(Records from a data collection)
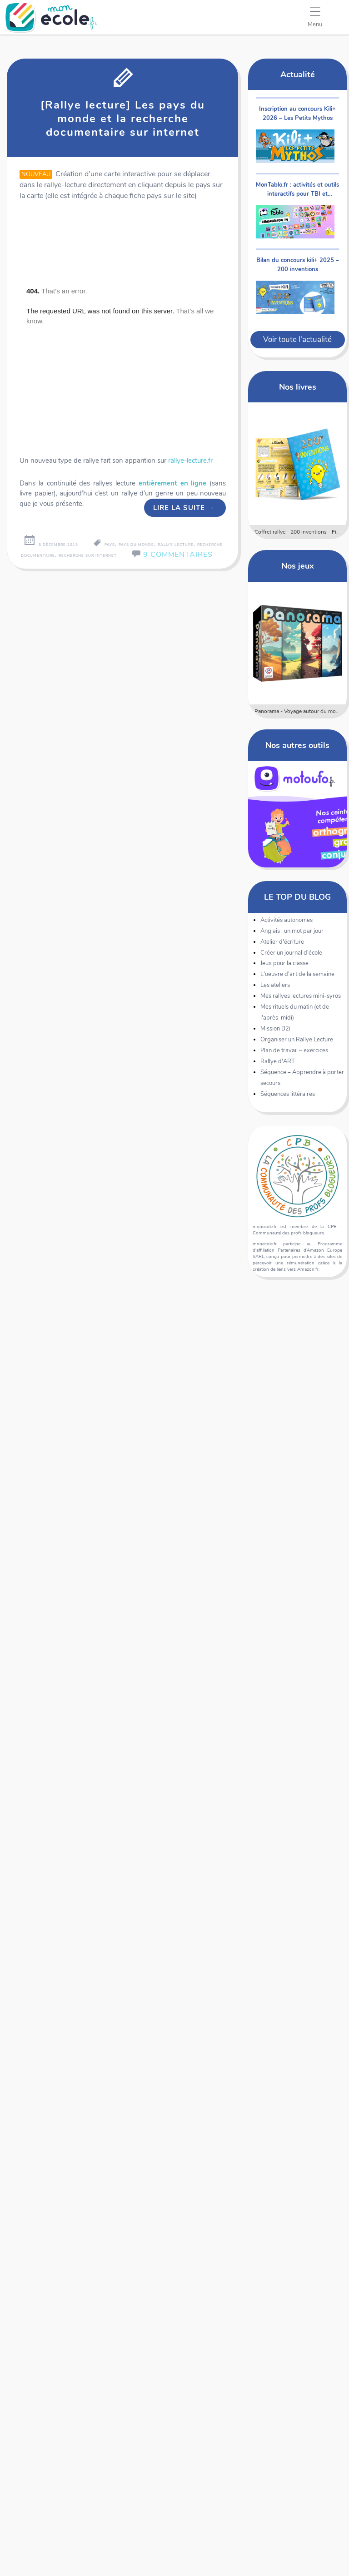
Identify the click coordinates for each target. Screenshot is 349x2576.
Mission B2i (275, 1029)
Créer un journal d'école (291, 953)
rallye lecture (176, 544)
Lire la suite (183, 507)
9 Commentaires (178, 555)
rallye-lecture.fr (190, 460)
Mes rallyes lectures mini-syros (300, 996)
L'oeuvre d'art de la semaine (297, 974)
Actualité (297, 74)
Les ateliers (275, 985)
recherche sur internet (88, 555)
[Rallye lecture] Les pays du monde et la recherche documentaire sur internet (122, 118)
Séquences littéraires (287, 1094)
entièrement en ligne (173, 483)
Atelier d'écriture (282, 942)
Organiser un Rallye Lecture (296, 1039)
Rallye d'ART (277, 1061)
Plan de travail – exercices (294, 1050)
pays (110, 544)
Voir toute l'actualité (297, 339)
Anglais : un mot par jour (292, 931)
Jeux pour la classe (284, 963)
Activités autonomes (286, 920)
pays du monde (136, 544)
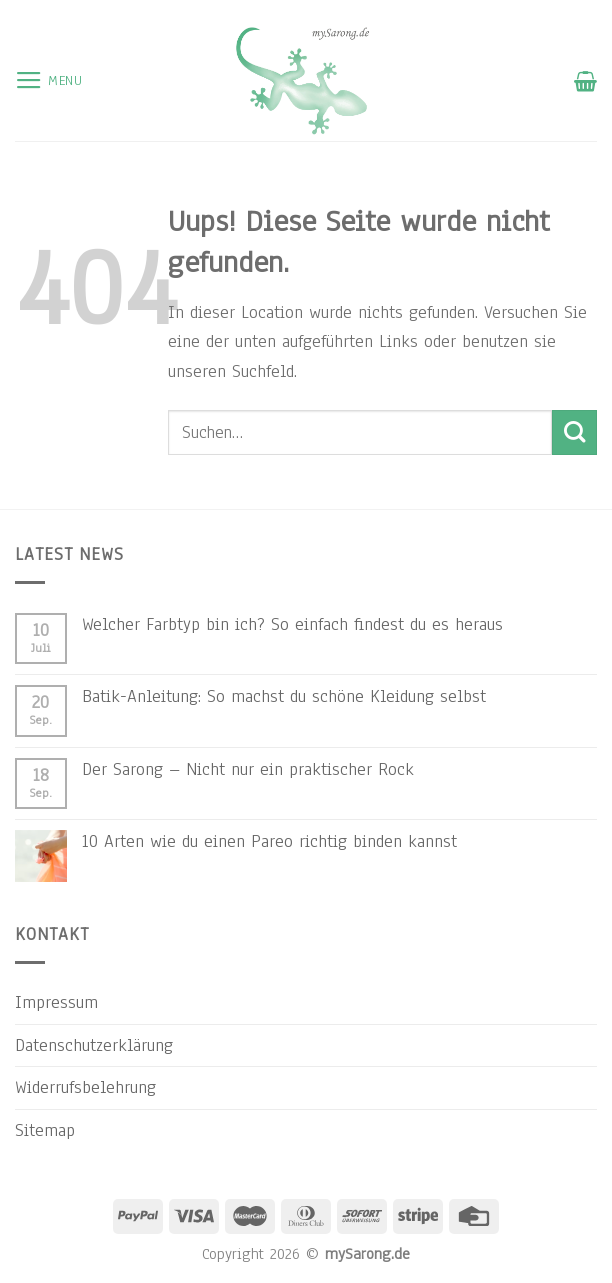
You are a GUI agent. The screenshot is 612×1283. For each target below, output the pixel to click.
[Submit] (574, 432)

What is expected: Please repeat each record above precisely, with the pictures left out.

Final answer:
Identify the click coordinates for each target. Screenshot is 349x2576.
Mission B2i (275, 1029)
Créer un journal d'école (291, 953)
rallye lecture (176, 544)
Lire la suite (183, 507)
9 Commentaires (178, 555)
rallye-lecture.fr (190, 460)
Mes rallyes lectures mini-syros (300, 996)
L'oeuvre d'art de la semaine (297, 974)
Actualité (297, 74)
Les ateliers (275, 985)
recherche sur internet (88, 555)
[Rallye lecture] Les pays du monde et la recherche documentaire sur internet (122, 118)
Séquences littéraires (287, 1094)
entièrement en ligne (173, 483)
Atelier d'écriture (282, 942)
Organiser un Rallye Lecture (296, 1039)
Rallye d'ART (277, 1061)
Plan de travail – exercices (294, 1050)
pays (110, 544)
Voir toute l'actualité (297, 339)
Anglais : un mot par jour (292, 931)
Jeux pour la classe (284, 963)
Activités autonomes (286, 920)
pays du monde (136, 544)
You are a GUI agent. The screenshot is 612×1283. For each target below, output the pixel to click.
[Submit] (574, 432)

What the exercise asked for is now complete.